Entre 350.000 et 10.000 avant JC, le niveau de la mer remonta de plusieurs dizaines de mètres, déplaçant les populations du rivage. De - 8000 à - 5000, de nombreux sites comme le Souc'h à Plouhinec ont fourni jusqu'à 16.000 objets du Mésolithique.

Au Néolithique, la mer est encore à cinq mètres en-dessous du niveau actuel ; de nombreux dolmens existent le long de la côte. Le site du Souc'h a livré une tombe datant de - 4500. Les fouilles du site se poursuivent, et seront terminées en juillet 2006 pour le cairn septentrional. Il s'agit d'un site complexe, avec de nombreuses sépultures mégalithiques collectives.
L'allée couverte de Pors-Poulhan à Plouhinec a donné lieu à un travail de restauration complète (le monument avait sauté pendant la guerre sur ordre des Allemands).
L'âge du bronze s'est révélé très riche à Plouhinec (tumulus, coffres...) ; l'âge du fer montre un riche mobilier réparti sur tout le Cap-Sizun, à l'exception de Plouhinec. On trouve des ossariums (fûts de pierre évidés pour contenir cendres et ossements, et recouverts d'une couronne), surtout à Esquibien. Ils sont caractéristiques du Cap-Sizun, et on n'en trouve pas ailleurs dans le Finistère.

Serge Duigou - La vie maritime au Cap-Sizun du XVe au XVIIIe siècle.

Au XVe siècle, les pêcheurs du Cap ramènent dans leurs barques du merlu, du congre, de la julienne, qu'ils pêchent près des côtes de Pâques à la Saint-Michel (voire jusqu'à la Toussaint).
Notons l'existence du fief du Quemenet, appartenant aux Rohan, faisant un arc-de-cercle de Penhars jusqu'à Plouhinec, et apportant ainsi une certaine richesse grâce à la pêche.
Le poisson est ensuite traité par des sècheries et des saleries, et vendu jusqu'à Bordeaux et La Rochelle ; en retour, les bateaux ramènent des barriques de vin.

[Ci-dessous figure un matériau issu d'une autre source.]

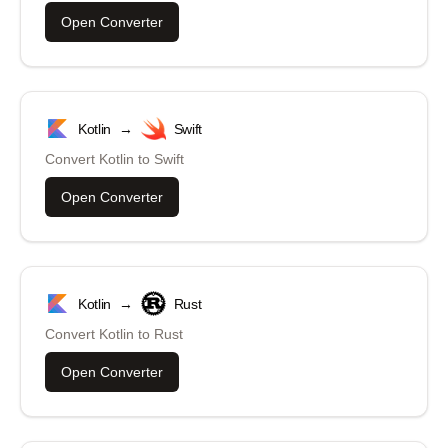
Open Converter
Kotlin
→
Swift
Convert
Kotlin
to
Swift
Open Converter
Kotlin
→
Rust
Convert
Kotlin
to
Rust
Open Converter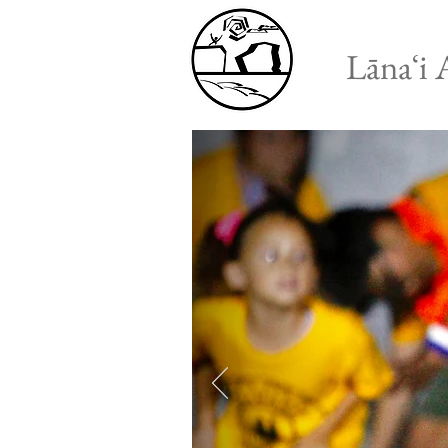
Lānaʻi 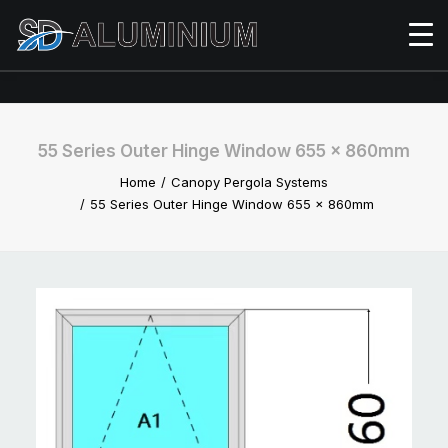
55 Series Outer Hinge Window 655 x 860mm
Home
Canopy Pergola Systems
55 Series Outer Hinge Window 655 x 860mm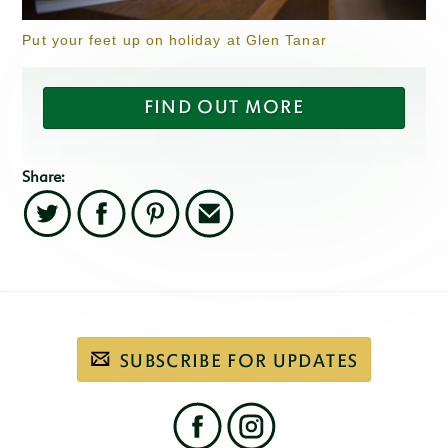
Put your feet up on holiday at Glen Tanar
FIND OUT MORE
Share:
Twitter
Facebook
Pinterest
Email
Subscribe
SUBSCRIBE FOR UPDATES
to
our
email
newsletter
Find
us
on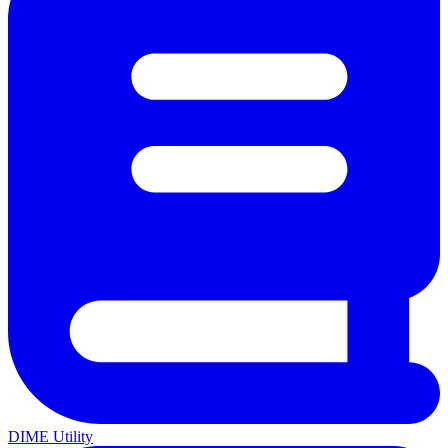
DIME Utility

En 1453, la bataille de Castillon met fin à la guerre de Cent Ans, ce qui permet au commerce maritime de se développer. Le bateau type d'Audierne est alors la carvelle, d'au plus 60 tonneaux. Mais on peut trouver ailleurs des caraques et autres navires plus gros.
Les navires bretons montent jusqu'aux Flandres (avant-ports d'Anvers et de Bruges) et en Ecosse (Leith), vont aussi en Irlande, descendent à Cadix et Séville (sans rentrer en Méditerranée). La façade atlantique devient le monde du commerce maritime breton, qui fait l'essentiel du trafic. Le commerce du pastel (teinture bleue) se fait surtout par la flotte de Penmarc'h, qui est majoritaire à Bordeaux ; mais à la fin du XVIe siècle, Audierne finit par s'y imposer. Pourtant, au XVIIe siècle, les Flandres et l'Angleterre construisent leurs propres flottes de commerce, et c'est le début du déclin pour les ports bretons.

Paul Cornec - Le renouveau spirituel dans le Cap-Sizun au XVIIe siècle.

De 1589 à 1597, les guerres de la Ligue verront Pont-Croix pillée et une partie de ses habitants, retranchés dans la tour imprenable de l'église, exécutée par les soldats de Guy Eyder de La Fontenelle, malgré l'engagement de celui-ci de leur laisser la vie sauve... Moins grave que la destruction quasi totale de Penmarc'h, les ravages du Cap-Sizun n'incitent cependant pas à croire en la protection divine, et on voit apparaître des pratiques superstitieuses, voire diaboliques. Michel Le Nobletz, originaire d'une famille riche du Léon, viendra réévangéliser le Cap-Sizun, depuis Ploaré à côté de Douarnenez où il s'est installé et passera 22 ans. En 1615, sa tentative d'évangélisation des paroissiens d'Audierne est un demi-échec, les hommes du monde de la mer refusant de suivre les prêches du "beleg fol" (prêtre fou)...
Julien Maunoir, originaire de Haute-Bretagne, ayant appris le breton par miracle, passe au niveau supérieur, s'appuyant sur les congrégations et mettant au travail une force de plusieurs dizaines de religieux pour réaliser 439 missions en 30 ans, dont au moins une chaque année au Cap-Sizun.
La lecture de l'ouvrage "Malleus maleficarum" (le marteau des sorcières) de l'Inquisition lui permit de préparer la chasse aux superstitions et pratiques idôlatres ; il reçut des appuis importants, comme celui de Nicolas Le Saluden, seigneur de Kerazan et de Trémaria, mécréant notoire converti par une vision divine, qui devint un prêcheur convaincu et efficace... Vincent du Ménez, seigneur de Lézurec (près de Saint-Tugen en Plomelin) fut aussi un acteur important du renouveau religieux.
L'extension des congrégations vit se créer le couvent des Ursulines à Pont-Croix (qui devint par la suite le petit séminaire) et le couvent des Capucins à Audierne. Ces derniers eurent un rôle d'enseignement important (dont l'école d'hydrographie)...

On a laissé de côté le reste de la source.